The Drimnagh-born prelate travelled to Rome to meet Pope Francis and tried to convince him not to appoint him, saying he was too old for the job. 

"He was very welcoming to me, very caring about it and he understood what it was like to leave a diocese - to leave where you had worked for most of your life. At 69 years of age I didn't think of moving anywhere. I kept telling him that I was too old for the job, but he kept reminding me that he was 75 years old when he was elected Pope and he had to leave Argentina. 
"We had a conversation for about an hour and a half and the rest is history. Here I am."

Cardinal Farrell's older brother, Bishop Brian Farrell (72), also works for the Vatican as Secretary of the Pontifical Council for Promoting Christian Unity in Rome. This is the first time the two have worked together in the same country since ordination. 
"It is very unusual that there would be two brothers working within the Vatican at the same time. I don't know of any other two brothers that are in Rome at the moment who are both bishops," he said.

His younger brothers Eamon and Patrick both live in Dublin. 
Cardinal Farrell also criticised opponents of Amoris Laetitia, Pope Francis's document on the family, for closing their minds to "certain nuances that exist in the life of people".

Four cardinals recently revealed they had written to Pope Francis asking him to clarify the "uncertainty, confusion, and disorientation among many of the faithful", which they said Amoris Laetitia had caused.

But Cardinal Farrell, who has consistently defended the Pope's apostolic exhortation against conservative opponents, said the document's critics wished the world were "more perfect than it truly is".
Asked if Pope Francis has made enemies, Cardinal Farrell admitted that it "could be a correct observation". 

Of those who are opposed to the Pope, he said: "People have their own point of view and vision and their own misunderstandings."

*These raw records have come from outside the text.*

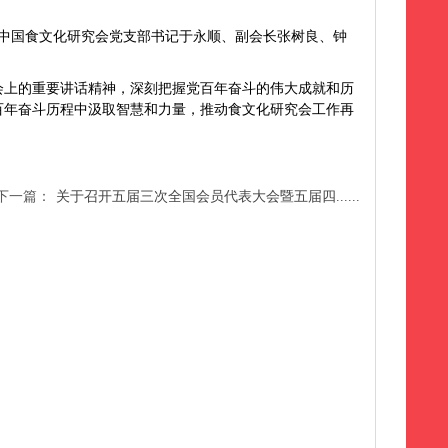
中国食文化研究会
党支部书记于永顺、副会长张树良、钟
会上的重要讲话精神，深刻把握党百年奋斗的伟大成就和历
百年奋斗历程中汲取智慧和力量，推动食文化研究会工作再
下一篇：
关于召开五届三次全国会员代表大会暨五届四......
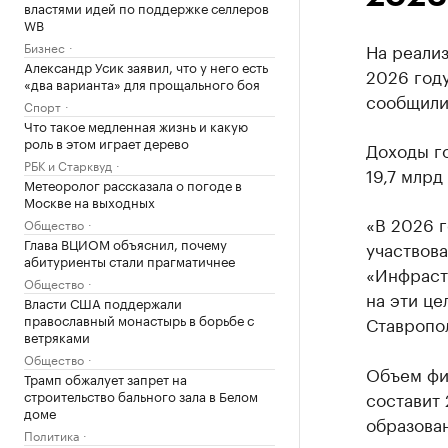
властями идей по поддержке селлеров
WB
Бизнес
На реализ
Александр Усик заявил, что у него есть
2026 году
«два варианта» для прощального боя
сообщили
Спорт
Что такое медленная жизнь и какую
роль в этом играет дерево
Доходы г
РБК и Старквуд
19,7 млрд
Метеоролог рассказала о погоде в
Москве на выходных
«В 2026 
Общество
Глава ВЦИОМ объяснил, почему
участвова
абитуриенты стали прагматичнее
«Инфраст
Общество
на эти це
Власти США поддержали
православный монастырь в борьбе с
Ставропол
ветряками
Общество
Объем фи
Трамп обжалует запрет на
строительство бального зала в Белом
составит 
доме
образова
Политика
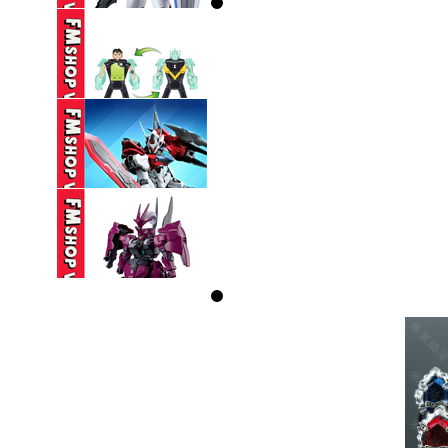
TAY) SEMBO ...
160,000 VND
(NOBOX) HG 1/144
GUNDAM AERIAL ...
330,000 VND
(NOBOX) PLAYMATES
BEN 10 ...
350,000 VND
(NOBOX) SEMBO
BLOCK HEAVENLY ...
95,000 VND
(NOBOX GÃY CHỐT
DÁO, MẤT DÁO) ...
230,000 VND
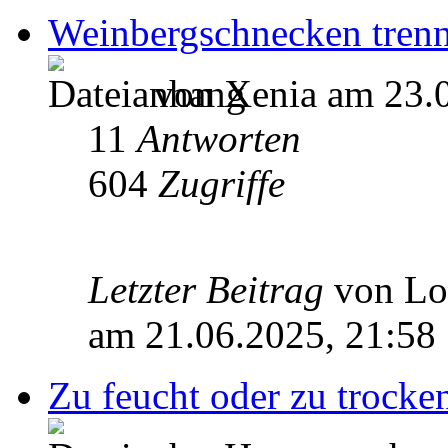
Weinbergschnecken tren
von Xenia am 23.0
11
Antworten
604
Zugriffe
Letzter Beitrag
von L
am 21.06.2025, 21:58
Zu feucht oder zu trocke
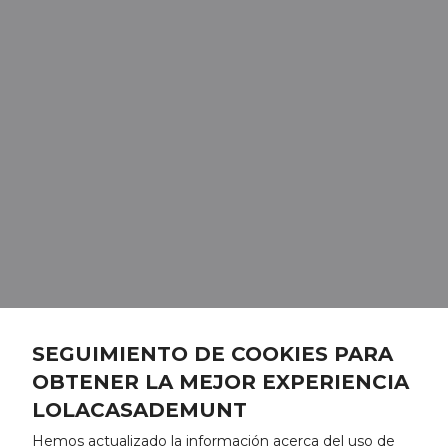
SEGUIMIENTO DE COOKIES PARA
OBTENER LA MEJOR EXPERIENCIA
LOLACASADEMUNT
Hemos actualizado la información acerca del uso de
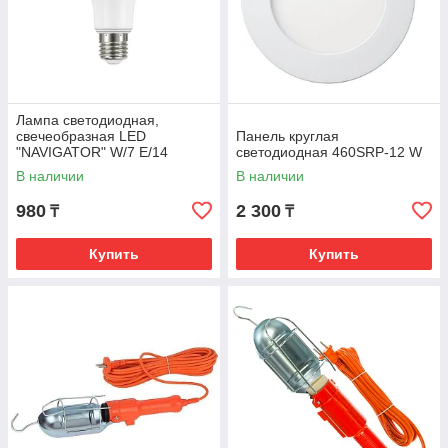
Лампа светодиодная,
свечеобразная LED
Панель круглая
"NAVIGATOR" W/7 Е/14
светодиодная 460SRP-12 W
(свечение равна 60W)
В наличии
В наличии
(холодный белый св.)
980
2 300
₸
₸
Купить
Купить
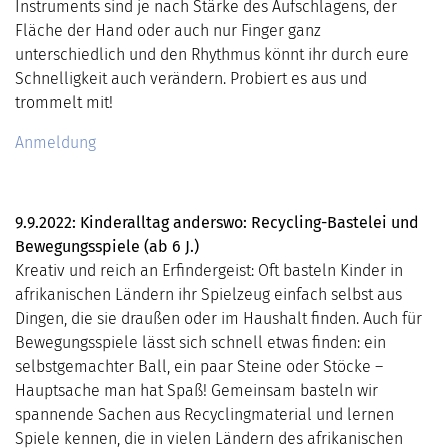
Instruments sind je nach Stärke des Aufschlagens, der
Fläche der Hand oder auch nur Finger ganz
unterschiedlich und den Rhythmus könnt ihr durch eure
Schnelligkeit auch verändern. Probiert es aus und
trommelt mit!
Anmeldung
9.9.2022: Kinderalltag anderswo: Recycling-Bastelei und
Bewegungsspiele (ab 6 J.)
Kreativ und reich an Erfindergeist: Oft basteln Kinder in
afrikanischen Ländern ihr Spielzeug einfach selbst aus
Dingen, die sie draußen oder im Haushalt finden. Auch für
Bewegungsspiele lässt sich schnell etwas finden: ein
selbstgemachter Ball, ein paar Steine oder Stöcke –
Hauptsache man hat Spaß! Gemeinsam basteln wir
spannende Sachen aus Recyclingmaterial und lernen
Spiele kennen, die in vielen Ländern des afrikanischen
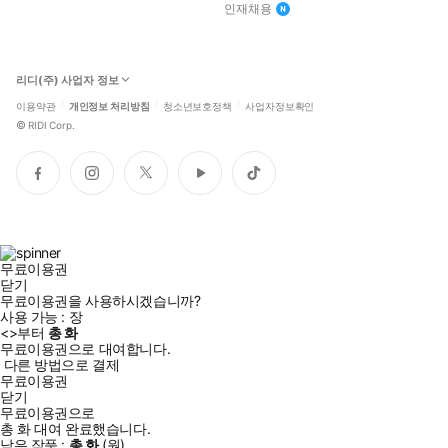
인재채용
리디(주) 사업자 정보
이용약관
개인정보 처리방침
청소년보호정책
사업자정보확인
©
RIDI Corp.
페
인
트
유
틱
이
스
위
튜
톡
스
타
터
브
북
그
램
무료이용권
닫기
무료이용권을 사용하시겠습니까?
사용 가능 :
장
<
>부터
총
화
무료이용권으로 대여합니다.
다른 방법으로 결제
무료이용권
닫기
무료이용권으로
총
화
대여 완료했습니다.
남은 작품 :
총
화
(
원)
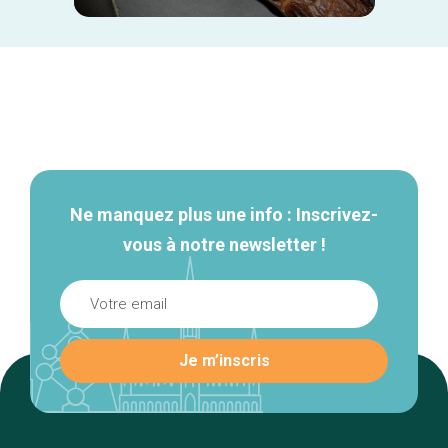
Navigation
secondaire
Ne manquez plus une info : Inscrivez-
vous à notre newsletter !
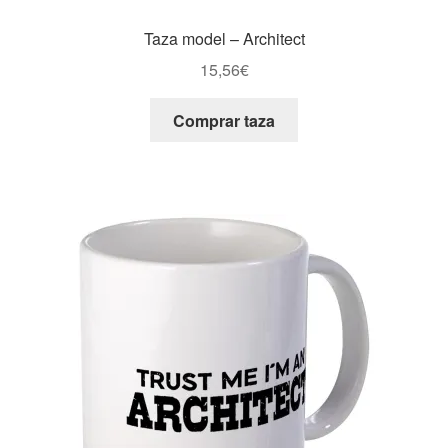
Taza model – Architect
15,56
€
Comprar taza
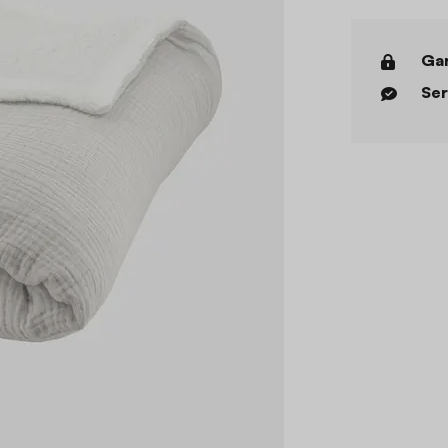
Gar
Ser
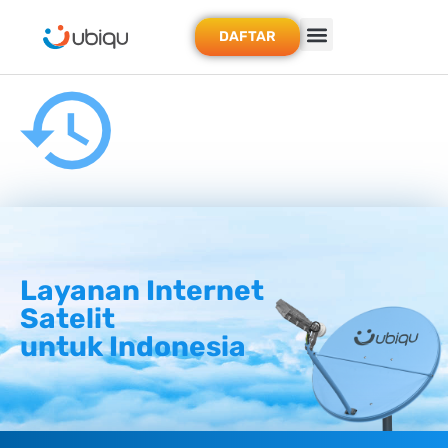
DAFTAR
Layanan Internet
Satelit
untuk Indonesia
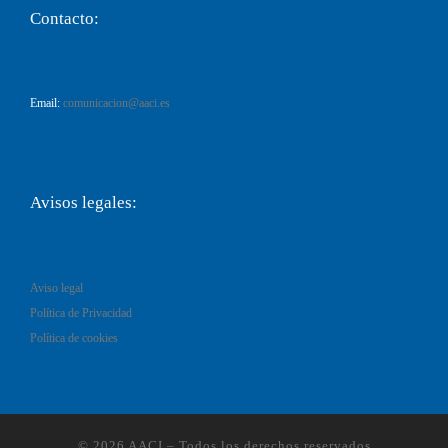
Contacto:
Email:
comunicacion@aaci.es
Avisos legales:
Aviso legal
Política de Privacidad
Política de cookies
© 2026
AACI
–
Todos los derechos reservados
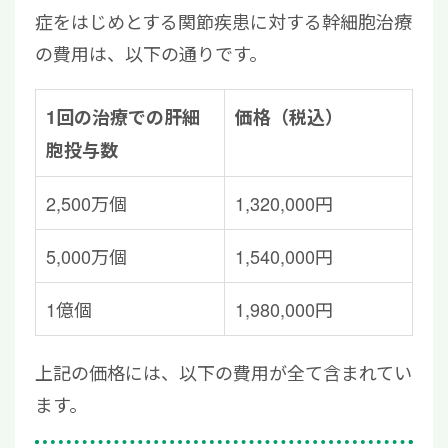
症をはじめとする関節疾患に対する幹細胞治療
の費用は、以下の通りです。
1回の治療での肝細
価格（税込）
胞投与数
2,500万個
1,320,000円
5,000万個
1,540,000円
1億個
1,980,000円
上記の価格には、以下の費用が全て含まれてい
ます。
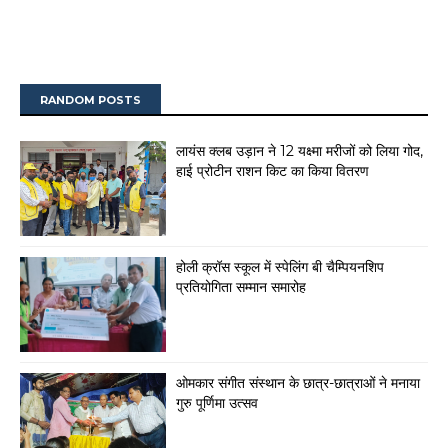
RANDOM POSTS
लायंस क्लब उड़ान ने 12 यक्ष्मा मरीजों को लिया गोद,
हाई प्रोटीन राशन किट का किया वितरण
होली क्रॉस स्कूल में स्पेलिंग बी चैम्पियनशिप
प्रतियोगिता सम्मान समारोह
ओमकार संगीत संस्थान के छात्र-छात्राओं ने मनाया
गुरु पूर्णिमा उत्सव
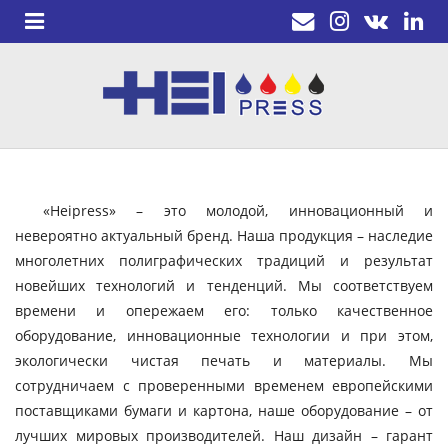
«Heipress» – это молодой, инновационный и
невероятно актуальный бренд. Наша продукция – наследие
многолетних полиграфических традиций и результат
новейших технологий и тенденций. Мы соответствуем
времени и опережаем его: только качественное
оборудование, инновационные технологии и при этом,
экологически чистая печать и материалы. Мы
сотрудничаем с проверенными временем европейскими
поставщиками бумаги и картона, наше оборудование – от
лучших мировых производителей. Наш дизайн – гарант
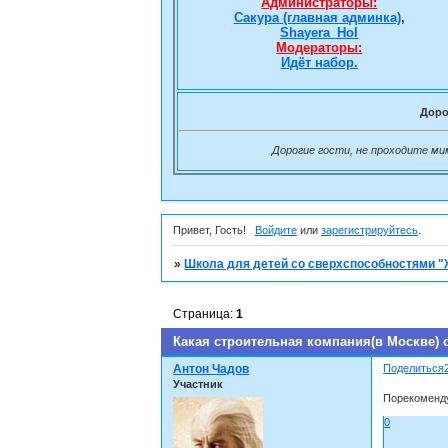
Администраторы:
Сакура (главная админка)
,
Shayera_Hol
Модераторы:
Идёт набор.
Доро
Дорогие гости, не проходите ми
Привет, Гость!
Войдите
или
зарегистрируйтесь
.
»
Школа для детей со сверхспособностями 
Страница:
1
Какая строительная компания(в Москве)
Антон Чадов
Поделиться
Участник
Порекоменду
0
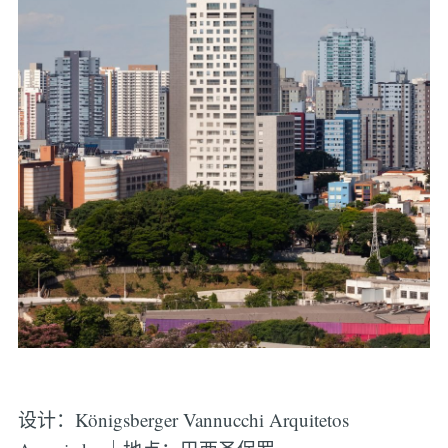
设计：Königsberger Vannucchi Arquitetos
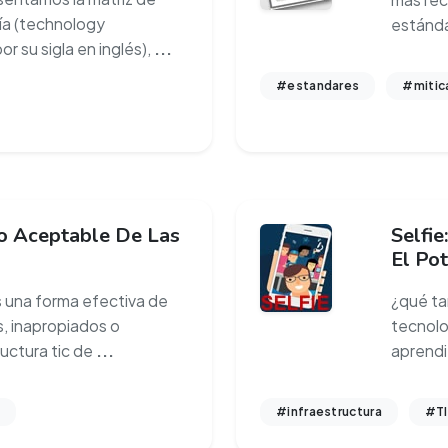
ía (technology
estánda
or su sigla en inglés),
...
#estandares
#mitic
 Aceptable De Las
Selfi
El Pot
 una forma efectiva de
¿qué ta
s, inapropiados o
tecnolo
ructura tic de
...
aprendi
#infraestructura
#T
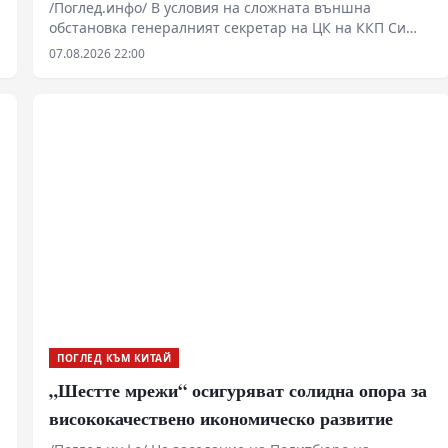
пет години
/Поглед.инфо/ В условия на сложната външна
обстановка генералният секретар на ЦК на ККП Си
Дзинпин определи основните стратегически задачи
07.08.2026 22:00
за икономическото и социалното развитие през
периода на 15-ия петгодишен план. Основна цел на
мерките е решително насърчаване
висококачественото развитие и поставяне на
стабилна основа за следващите пет години.
ПОГЛЕД КЪМ КИТАЙ
„Шестте мрежи“ осигуряват солидна опора за
висококачествено икономическо развитие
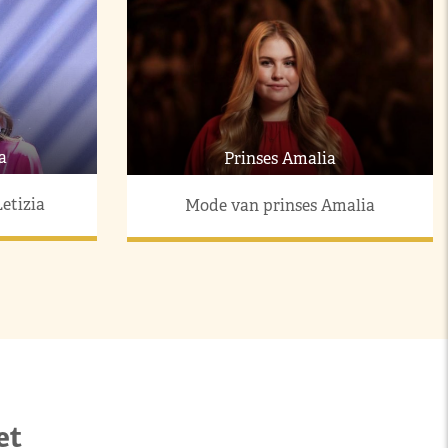
a
Prinses Amalia
etizia
Mode van prinses Amalia
et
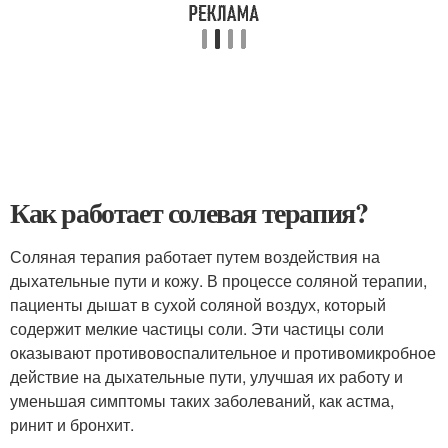
Как работает солевая терапия?
Соляная терапия работает путем воздействия на
дыхательные пути и кожу. В процессе соляной терапии,
пациенты дышат в сухой соляной воздух, который
содержит мелкие частицы соли. Эти частицы соли
оказывают противовоспалительное и противомикробное
действие на дыхательные пути, улучшая их работу и
уменьшая симптомы таких заболеваний, как астма,
ринит и бронхит.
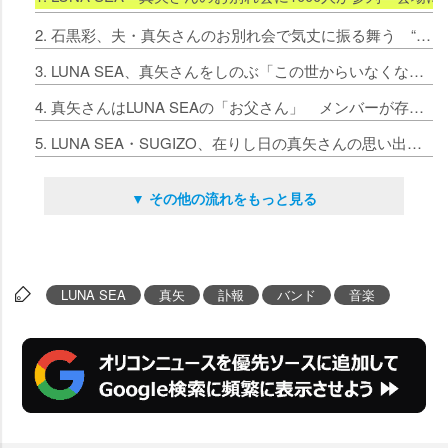
2. 石黒彩、夫・真矢さんのお別れ会で気丈に振る舞う “芯が強くて家族を守る姿”に尊敬
3. LUNA SEA、真矢さんをしのぶ「この世からいなくなってもすごい存在感」 “一緒に”全国ツアーへ
4. 真矢さんはLUNA SEAの「お父さん」 メンバーが存在の大きさを語る
5. LUNA SEA・SUGIZO、在りし日の真矢さんの思い出「街で1番の不良が、街で1番の太鼓叩きでした」
▼ その他の流れをもっと見る
LUNA SEA
真矢
訃報
バンド
音楽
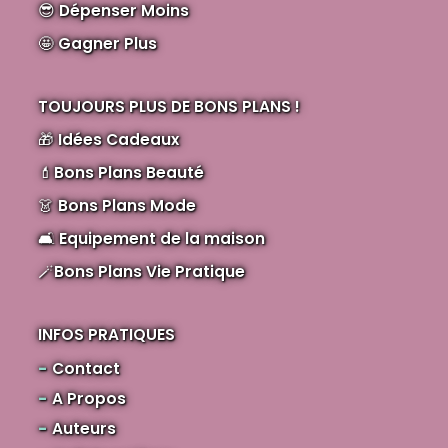
😎
Dépenser Moins
🤩
Gagner Plus
TOUJOURS PLUS DE BONS PLANS !
🎁
Idées Cadeaux
💄
Bons Plans Beauté
👗
Bons Plans Mode
🛋️
Equipement de la maison
🪄
Bons Plans Vie Pratique
INFOS PRATIQUES
Contact
A Propos
Auteurs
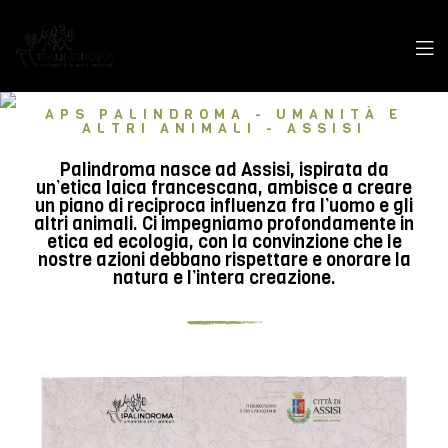
APS PALINDROMA - UMANITÀ E
ALTRI ANIMALI - ASSISI
Palindroma nasce ad Assisi, ispirata da
un’etica laica francescana, ambisce a creare
un piano di reciproca influenza fra l’uomo e gli
altri animali. Ci impegniamo profondamente in
etica ed ecologia, con la convinzione che le
nostre azioni debbano rispettare e onorare la
natura e l’intera creazione.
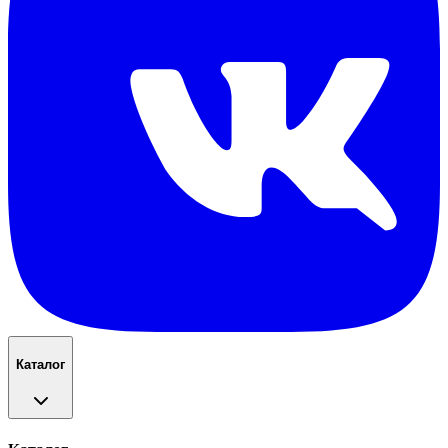
Каталог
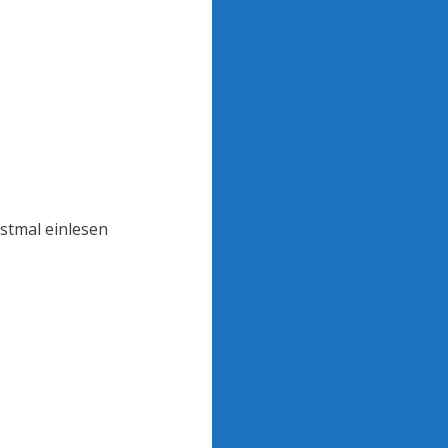
rstmal einlesen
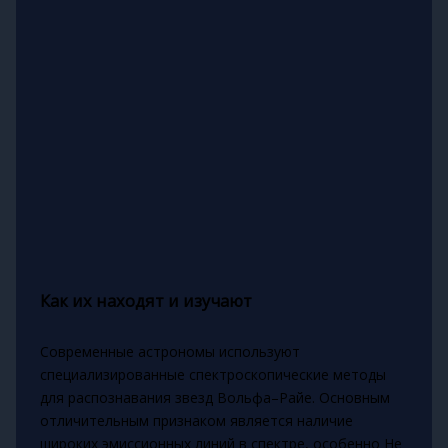
Как их находят и изучают
Современные астрономы используют
специализированные спектроскопические методы
для распознавания звезд Вольфа–Райе. Основным
отличительным признаком является наличие
широких эмиссионных линий в спектре, особенно He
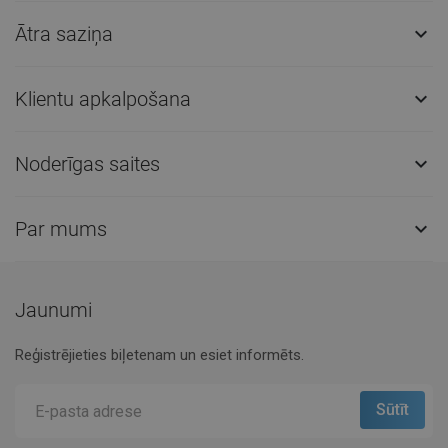
Ātra saziņa

Klientu apkalpošana

Noderīgas saites

Par mums

Jaunumi
Reģistrējieties biļetenam un esiet informēts.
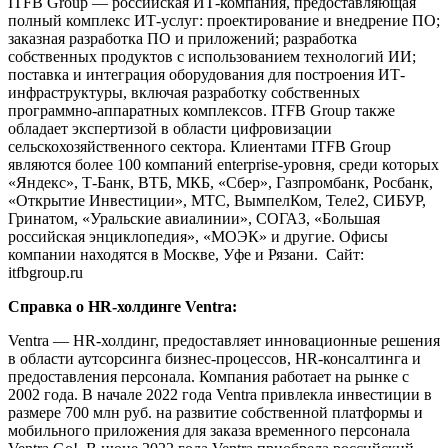
ITFB Group — российская ИТ-компания, предоставляющая
полный комплекс ИТ-услуг: проектирование и внедрение ПО;
заказная разработка ПО и приложений; разработка
собственных продуктов с использованием технологий ИИ;
поставка и интеграция оборудования для построения ИТ-
инфраструктуры, включая разработку собственных
программно-аппаратных комплексов. ITFB Group также
обладает экспертизой в области цифровизации
сельскохозяйственного сектора. Клиентами ITFB Group
являются более 100 компаний enterprise-уровня, среди которых
«Яндекс», Т-Банк, ВТБ, МКБ, «Сбер», Газпромбанк, Росбанк,
«Открытие Инвестиции», МТС, ВымпелКом, Теле2, СИБУР,
Гринатом, «Уральские авиалинии», СОГАЗ, «Большая
российская энциклопедия», «МОЭК» и другие. Офисы
компании находятся в Москве, Уфе и Рязани. Сайт:
itfbgroup.ru
Справка о HR-холдинге Ventra:
Ventra — HR-холдинг, предоставляет инновационные решения
в области аутсорсинга бизнес-процессов, HR-консалтинга и
предоставления персонала. Компания работает на рынке с
2002 года. В начале 2022 года Ventra привлекла инвестиции в
размере 700 млн руб. на развитие собственной платформы и
мобильного приложения для заказа временного персонала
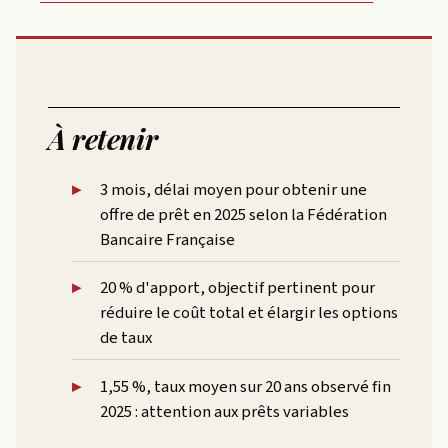
À retenir
3 mois, délai moyen pour obtenir une
offre de prêt en 2025 selon la Fédération
Bancaire Française
20 % d'apport, objectif pertinent pour
réduire le coût total et élargir les options
de taux
1,55 %, taux moyen sur 20 ans observé fin
2025 : attention aux prêts variables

He added that he had "never known a document in the Catholic Church where there wasn't some criticism by some people".
"It doesn't surprise me in the least that there would be differences of opinion - there are differences of opinion as to which way you say the Hail Mary; there are differences of opinion as to how we celebrate the Mass and which language we use," he said.

Finally, Cardinal Farrell appealed this Christmas for compassion, kindness, understanding and mercy for "all of our brothers and sisters, no matter who they are, or where they come from, or what language they speak". He said these were the greatest gifts people could give each other for Christmas. 

"Christmas is a time for us all to open up our hearts to those who are closest to us. So often we go through life bearing a grudge. 
"Let us remember that we are all human beings, we are all the same flesh and blood and we're all created by the same God," he said. 

"We are brothers and sisters and we should treat each other as such. I think that is the greatest gift we can give to each other." 
Describing Christmas as "a time for family life", the Cardinal said it was also a time when we have to look also at why we celebrate Christmas. 

"It was not just an historical event in our Church; God wished to be a part of our lives and our existence," he added.